Загнав микроавтобус в автосервис, Алдошин решил, раз вынужден простаивать, то время ремонта можно использовать продуктивно. И начать целесообразно с поиска документов в областном центре. Захватив бутылочку арманьяка, он пошел к директору областного исторического архива, Петру Александровичу Штырю. Свою нужду объяснил намерением написать книгу.
– Ну, ты и времечко выбрал! – посочувствовал Штырь. – Сорок шестой год – время безвластья. Информационная дыра на нашем острове. Советские войска в августе 1945 «спустились» с 50-й параллели до самого юга, японскую армию смели, а население японское осталось. Со своим самоуправлением, старостами в поселках и в небольших деревнях.
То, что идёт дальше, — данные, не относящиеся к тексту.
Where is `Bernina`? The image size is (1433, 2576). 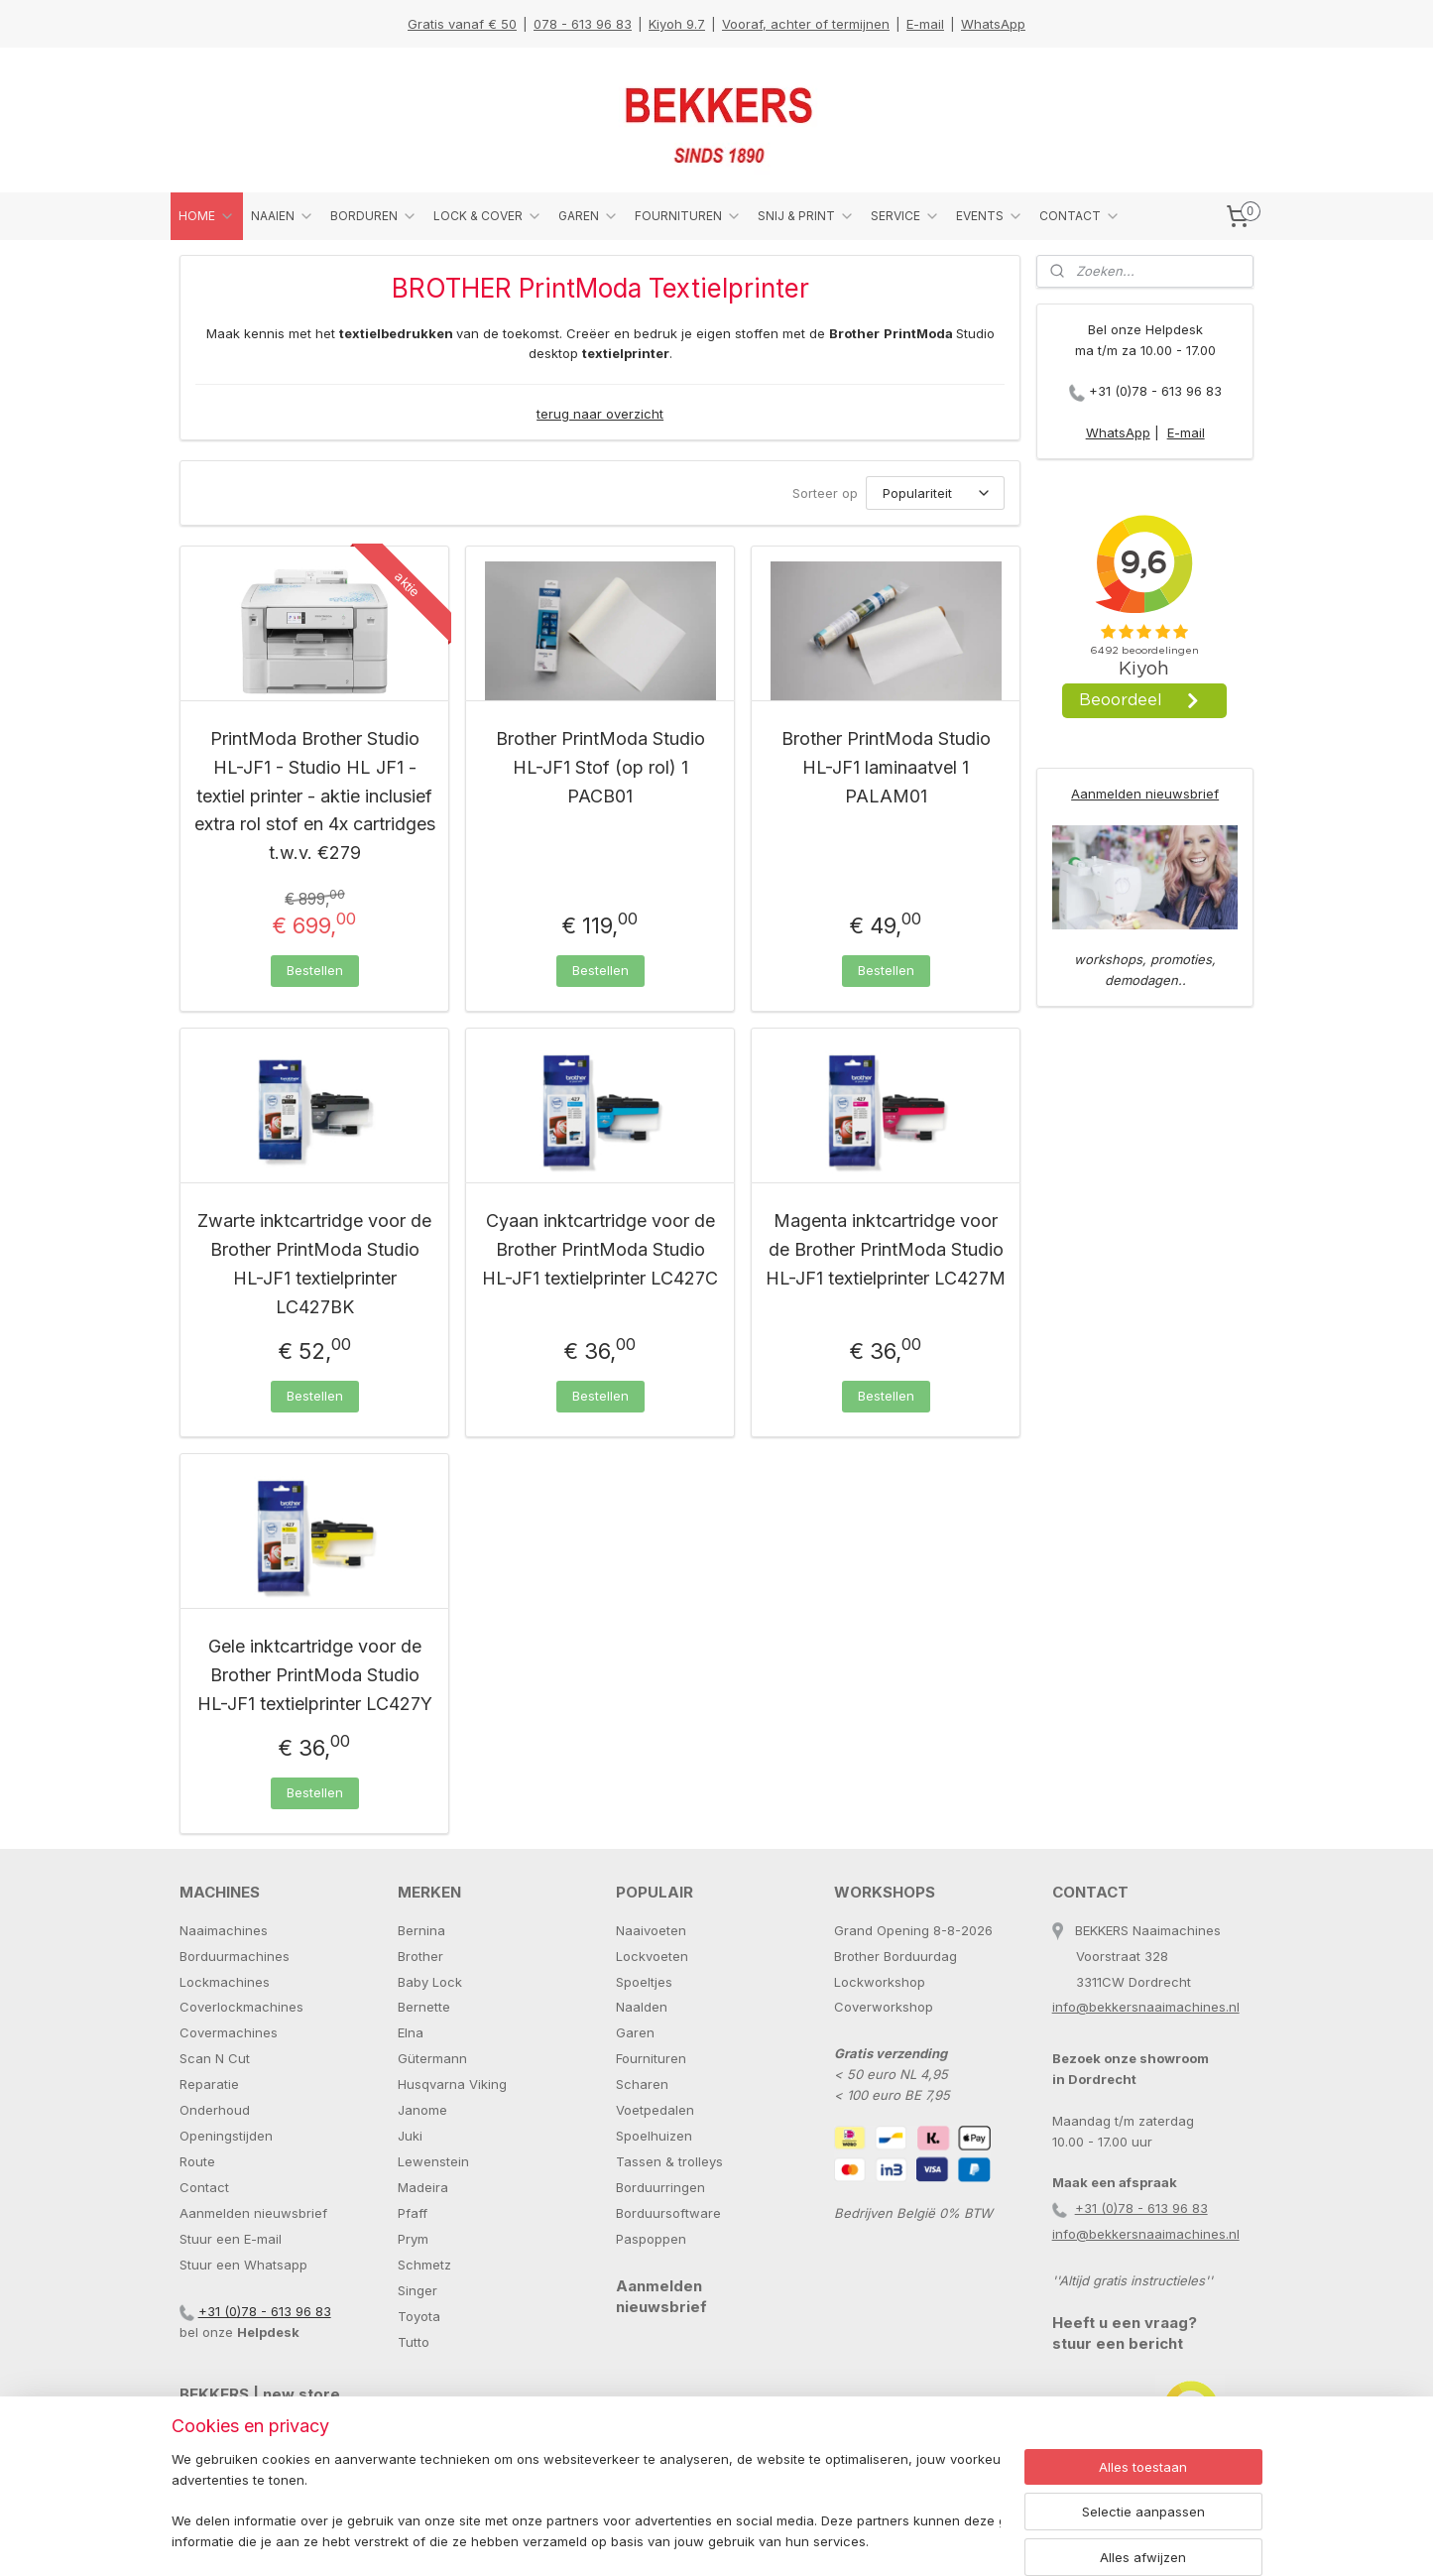 Bernina is located at coordinates (421, 1930). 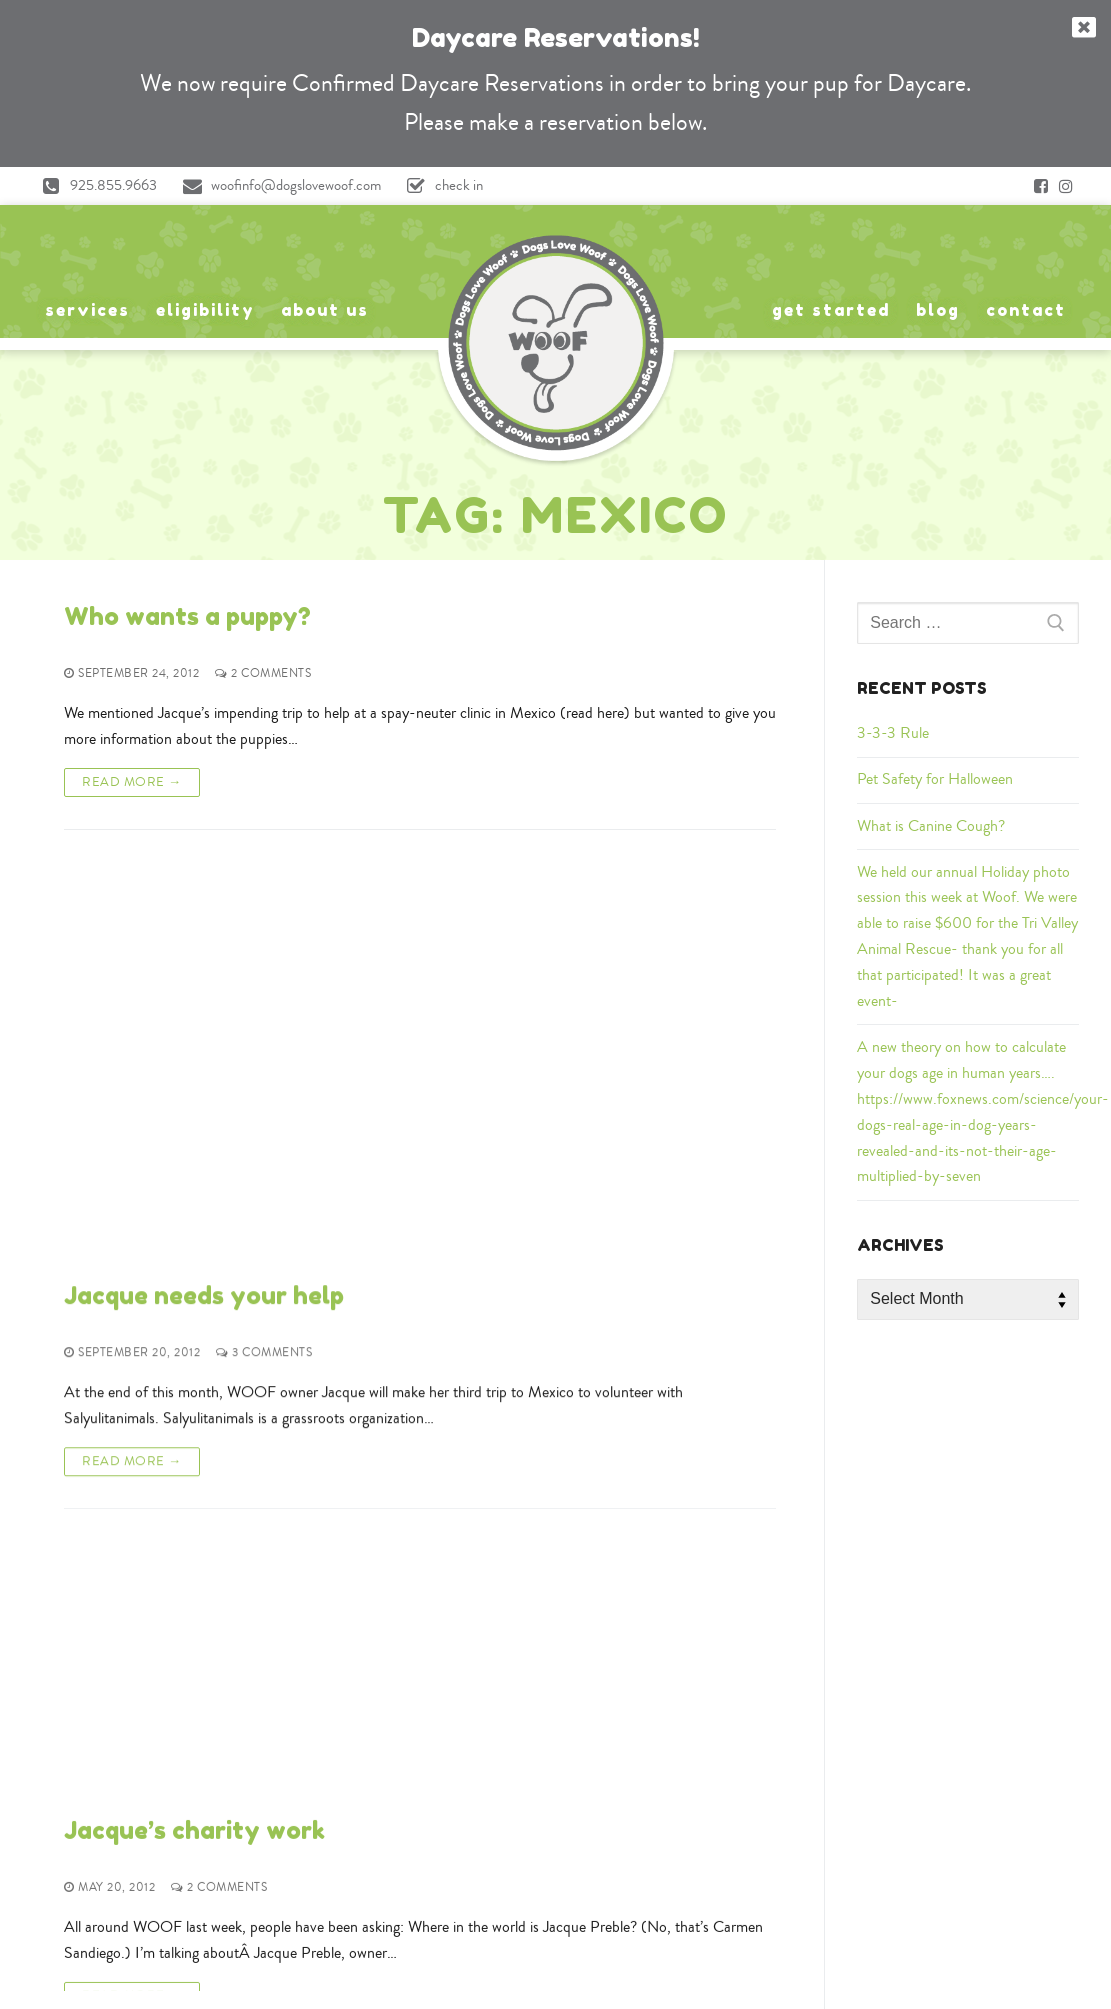  What do you see at coordinates (204, 876) in the screenshot?
I see `Jacque needs your help` at bounding box center [204, 876].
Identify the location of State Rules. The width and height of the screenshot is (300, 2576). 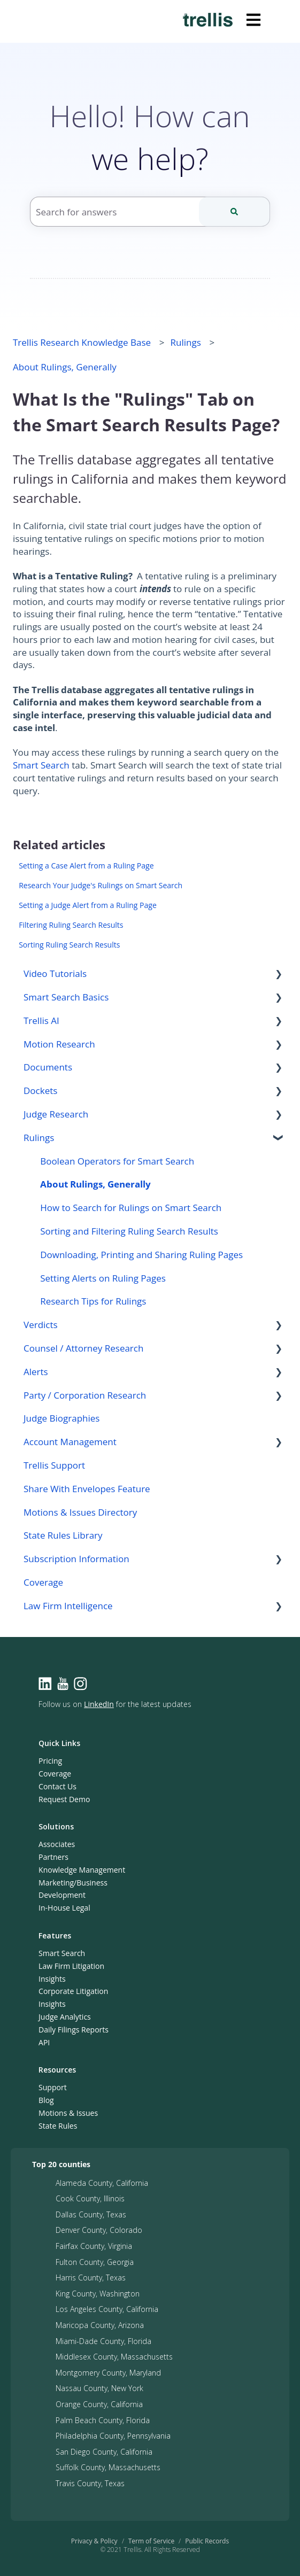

В городках побольше и крупных портовых центрах командовали наши военные, конечно. Их архивов не осталось: увезли с собой при передислокации либо уничтожили. Гражданское управление на Сахалине начали вводить только зимой-весной 1946 года. Но там с документами тоже негусто. Прикинь: вся отчетная документация о работе сельхозартелей, заводов, лесозаготовителей и рыбаков – на японском языке! Так и пересылали в Тойохару, нынешний Южно-Сахалинск…
Алдошина архивная производственная документация не интересовала – ни на русском, ни тем более на японском языках. Но свой конкретный интерес к двум первым месяцам 1946 года, ограниченном к тому же территорией нынешнего Долинского района области, он афишировать не спешил. Ну, территориальный интерес он еще мог как-то объяснить: откуда-то, мол, надо ведь начинать. А вот ограниченный временной промежуток мог вызвать недоумение и любопытство.